**EXERCISE:** Note on the material below: return exactly the lines from the line that holds "week rollout with" through the line that holds "the country, they have decided to push", and leave out each picture.

== == ==

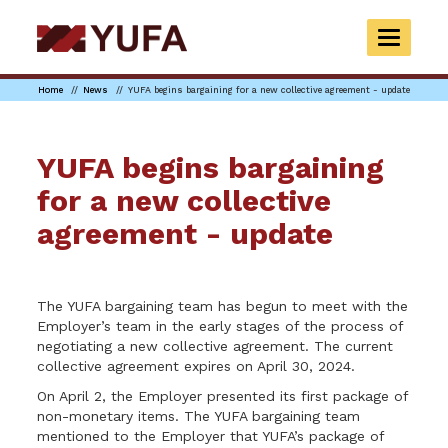
Skip
to
TOGGLE
main
NAVIGAT
content
Home
News
YUFA begins bargaining for a new collective agreement - update
YUFA begins bargaining
for a new collective
agreement - update
The YUFA bargaining team has begun to meet with the
Employer’s team in the early stages of the process of
negotiating a new collective agreement. The current
collective agreement expires on April 30, 2024.
On April 2, the Employer presented its first package of
non-monetary items. The YUFA bargaining team
mentioned to the Employer that YUFA’s package of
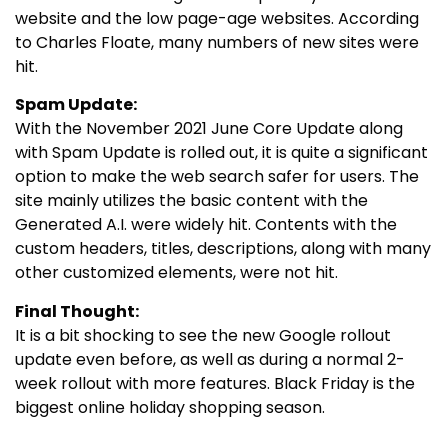
website and the low page-age websites. According
to Charles Floate, many numbers of new sites were
hit.
Spam Update:
With the November 2021 June Core Update along
with Spam Update is rolled out, it is quite a significant
option to make the web search safer for users. The
site mainly utilizes the basic content with the
Generated A.I. were widely hit. Contents with the
custom headers, titles, descriptions, along with many
other customized elements, were not hit.
Final Thought:
It is a bit shocking to see the new Google rollout
update even before, as well as during a normal 2-
week rollout with more features. Black Friday is the
biggest online holiday shopping season.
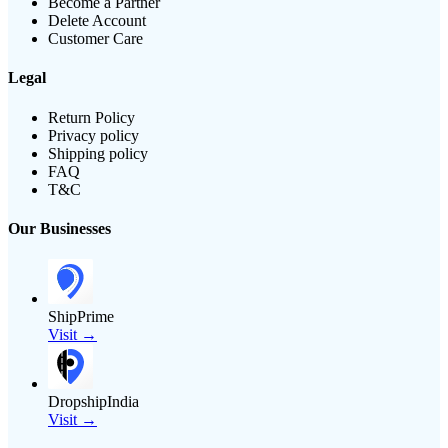
Become a Partner
Delete Account
Customer Care
Legal
Return Policy
Privacy policy
Shipping policy
FAQ
T&C
Our Businesses
ShipPrime
Visit →
DropshipIndia
Visit →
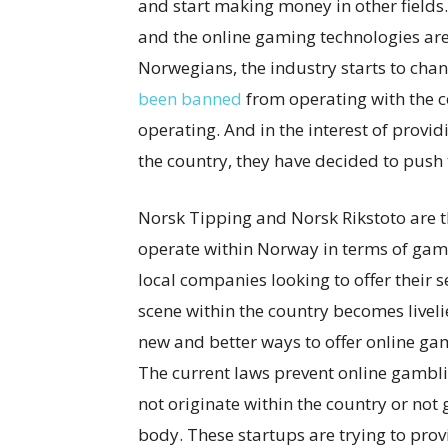
and start making money in other fields.
and the online gaming technologies are
Norwegians, the industry starts to chan
been banned
from operating with the c
operating. And in the interest of providi
the country, they have decided to push 
Norsk Tipping and Norsk Rikstoto are th
operate within Norway in terms of gamb
local companies looking to offer their s
scene within the country becomes livel
new and better ways to offer online gam
The current laws prevent online gambli
not originate within the country or not 
body. These startups are trying to provi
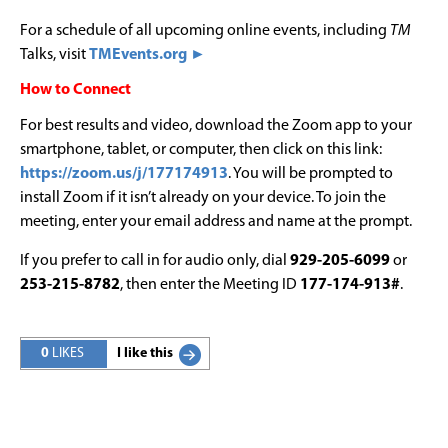
For a schedule of all upcoming online events, including
TM
Talks, visit
TMEvents.org ►
How to Connect
For best results and video, download the Zoom app to your
smartphone, tablet, or computer, then click on this link:
https://zoom.us/j/177174913
. You will be prompted to
install Zoom if it isn’t already on your device. To join the
meeting, enter your email address and name at the prompt.
If you prefer to call in for audio only, dial
929-205-6099
or
253-215-8782
, then enter the Meeting ID
177-174-913#
.
0
LIKES
I like this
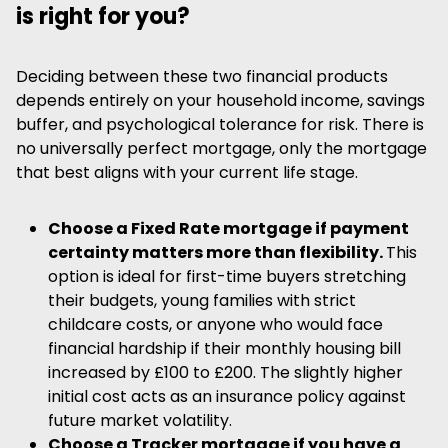
is right for you?
Deciding between these two financial products
depends entirely on your household income, savings
buffer, and psychological tolerance for risk. There is
no universally perfect mortgage, only the mortgage
that best aligns with your current life stage.
Choose a Fixed Rate mortgage if payment
certainty matters more than flexibility.
This
option is ideal for first-time buyers stretching
their budgets, young families with strict
childcare costs, or anyone who would face
financial hardship if their monthly housing bill
increased by £100 to £200. The slightly higher
initial cost acts as an insurance policy against
future market volatility.
Choose a Tracker mortgage if you have a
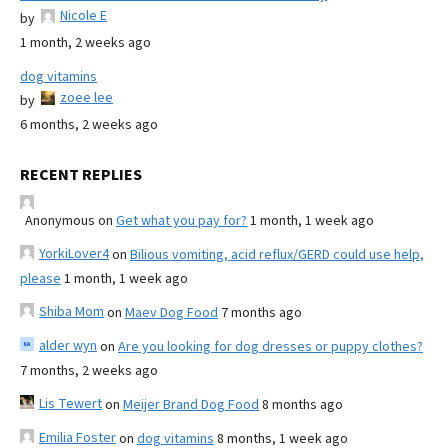
Nicole E
by
1 month, 2 weeks ago
dog vitamins
zoee lee
by
6 months, 2 weeks ago
RECENT REPLIES
Anonymous
on
Get what you pay for?
1 month, 1 week ago
YorkiLover4
on
Bilious vomiting, acid reflux/GERD could use help,
please
1 month, 1 week ago
Shiba Mom
on
Maev Dog Food
7 months ago
alder wyn
on
Are you looking for dog dresses or puppy clothes?
7 months, 2 weeks ago
Lis Tewert
on
Meijer Brand Dog Food
8 months ago
Emilia Foster
on
dog vitamins
8 months, 1 week ago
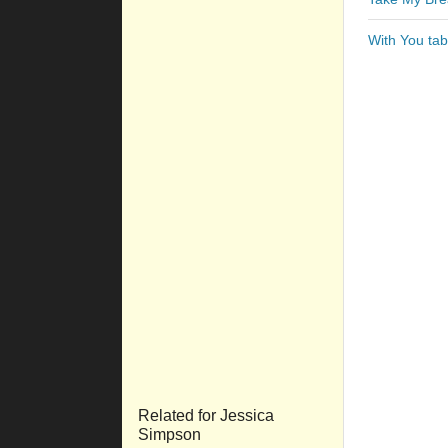
With You tab
Related for Jessica
Simpson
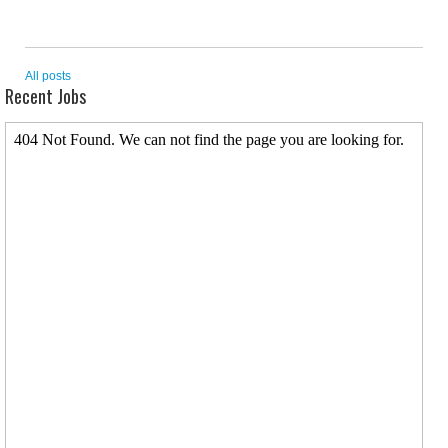
All posts
Recent Jobs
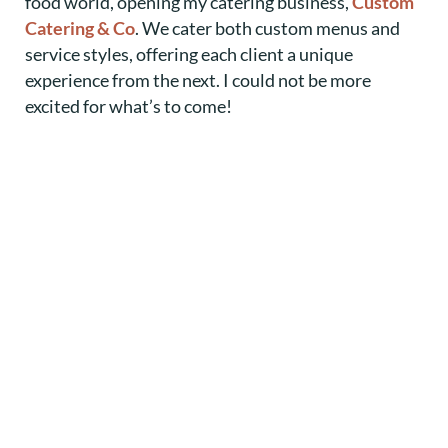
food world, opening my catering business,
Custom
Catering & Co
. We cater both custom menus and
service styles, offering each client a unique
experience from the next. I could not be more
excited for what’s to come!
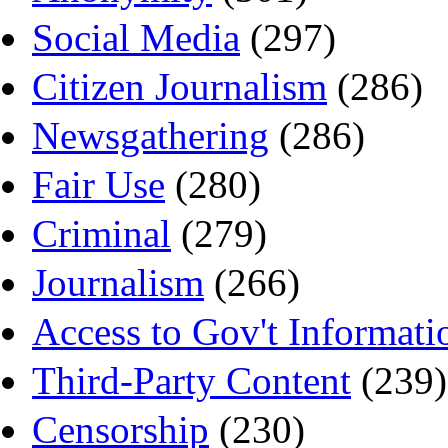
Social Media
(297)
Citizen Journalism
(286)
Newsgathering
(286)
Fair Use
(280)
Criminal
(279)
Journalism
(266)
Access to Gov't Informati
Third-Party Content
(239)
Censorship
(230)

== == ==

**SOLUTION FOR THIS EXERCISE:**
week rollout with more features. Black Friday is the
biggest online holiday shopping season.
Become a Partner
Delete Account
Customer Care
Legal
Return Policy
Privacy policy
Shipping policy
FAQ
T&C
Our Businesses
ShipPrime
Visit →
DropshipIndia
Visit →
and start making money in other fields.
and the online gaming technologies are
Norwegians, the industry starts to chan
been banned
from operating with the c
operating. And in the interest of providi
the country, they have decided to push 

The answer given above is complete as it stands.